Esta confesión de sacrificio maternal era demasiado horrible, y Anne tartamudeó para encontrar la correcta combinación de palabras, para suplicarle que dijera que no lo había hecho, arrojarse contra el cuchillo de su enemigo para proteger a una niña que no estaba en ningún peligro (al menos) mortal.

—¿No puede hacer que se detenga eso? —preguntó Constance, borrando la ira repentinamente su miedo, y luego pasando al instante a una actitud de súplica casi infantil—. Por favor, Annie, por favor, haré lo que sea. Le pagaré lo que quiera. Le daré todo lo que quiera.

Tanto las palabras como el tono pillaron a Anne desprevenida. Y se sintió zaherida. Pese a su consciente venalidad e incesantes preocupaciones económicas, pese a todas sus intenciones, desde el primer momento, de aprovecharse del dolor de Constance Barton, en este momento en que la mujer acusaba a Anne de guardarse alguna solución para poder cobrar un buen precio, Anne se sintió avergonzada, y desesperada por sacarla de su error. Ella no podía acusar a nadie más que a sí misma, desde luego; se había asignado el papel de sirviente, los dedos siempre deslizándose hacia la bolsa, pero ahora se sentía ofendida, dolorida de que su público se estuviera tomando su representación tan a pecho.

—¡Al diablo con el dinero de su marido! ¿Cree usted que puedo inhibirme de su dolor?

—Quiero que esto termine, sólo quiero que termine.

Y Anne llegó a un acto del drama que nunca había representado en el pasado.
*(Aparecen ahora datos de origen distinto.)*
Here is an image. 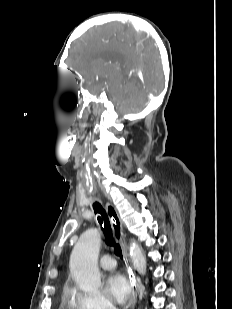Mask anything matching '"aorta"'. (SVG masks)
Segmentation results:
<instances>
[{
	"mask_svg": "<svg viewBox=\"0 0 232 309\" xmlns=\"http://www.w3.org/2000/svg\"><path fill=\"white\" fill-rule=\"evenodd\" d=\"M101 236L97 229H88L79 238L70 258L71 274L77 285L84 291H93L101 285L98 256ZM134 269L146 273V257L142 248L134 241L129 252Z\"/></svg>",
	"mask_w": 232,
	"mask_h": 309,
	"instance_id": "762f6f07",
	"label": "aorta"
}]
</instances>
—Entonces será así. Este encantamiento se detendrá, y usted y Angelica estarán para siempre a salvo. Yo me cuidaré. Lo juro... ¿Me oye usted? Lo juro. Acabaré con esto. Tranquila, querida. Acabaré con esto. Será usted libre.

Anne se puso de rodillas y besó la coronilla de la sollozante mujer, le besó sus húmedas manos, y sus temblorosas y pintadas mejillas, después la tranquilizó abrazándola, la meció hasta que sus sollozos cesaron. Luego siguió meciéndola hasta que la respiración de la mujer se fue haciendo más lenta y cayó en un agitado sueño, murmurando cosas. Y ella siguió sujetándola, su cabeza sobre el regazo, besándola una y otra vez, aliviando la entrecortada respiración, sin dejar de besarla.